→ Dataset excerpts:
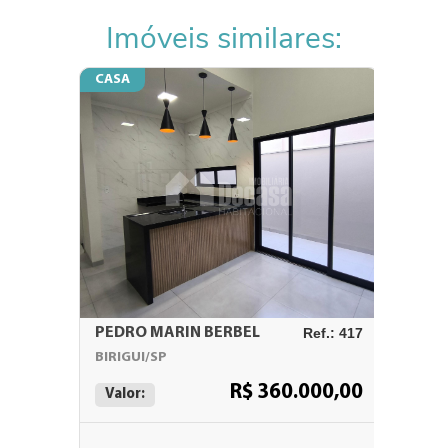
Imóveis similares:
CASA
CASA
PEDRO MARIN BERBEL
Ref.: 417
VALE D
BIRIGUI/SP
BIRIGUI
R$ 360.000,00
Valor:
Valor:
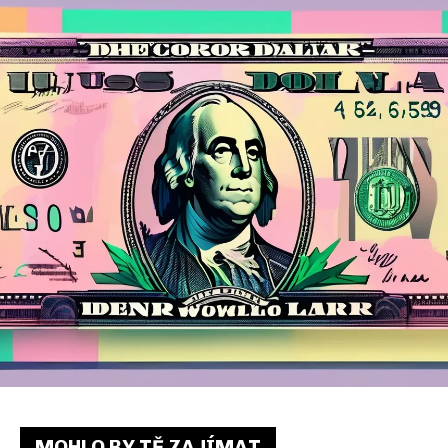
MOHLO BY TĚ ZAJÍMAT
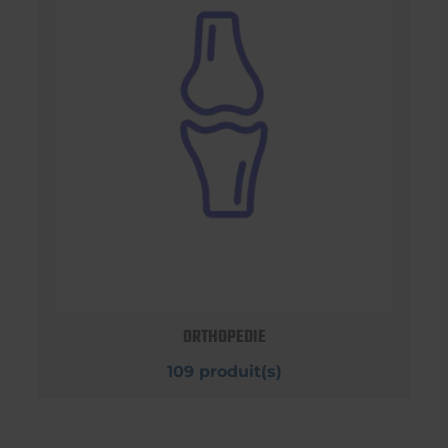
ORTHOPEDIE
109 produit(s)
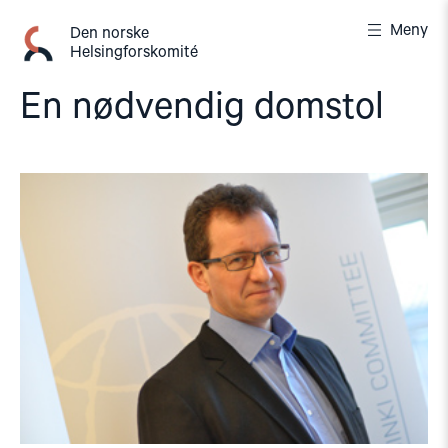
Gå
Meny
til
Den norske
Helsingforskomité
innhold
En nødvendig domstol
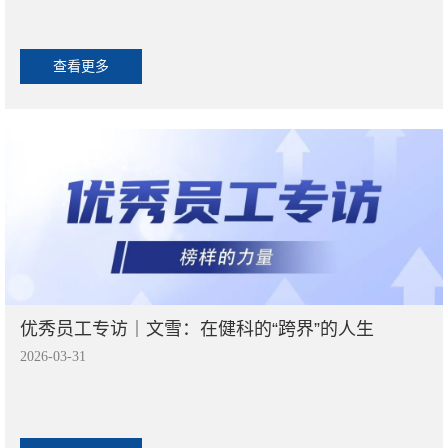
查看更多
优秀员工专访｜文雪：在健科的“跨界”的人生
2026-03-31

→ Task item: Only the records themselves, retyped exactly, belong in the answer; please leave all images behind.

→ Answer below:
Imóveis similares:
CASA
CASA
PEDRO MARIN BERBEL
Ref.: 417
VALE D
BIRIGUI/SP
BIRIGUI
R$ 360.000,00
Valor:
Valor:
MOHLO BY TĚ ZAJÍMAT
ORTHOPEDIE
109 produit(s)
Gå
Meny
til
Den norske
Helsingforskomité
innhold
En nødvendig domstol
查看更多
优秀员工专访｜文雪：在健科的“跨界”的人生
2026-03-31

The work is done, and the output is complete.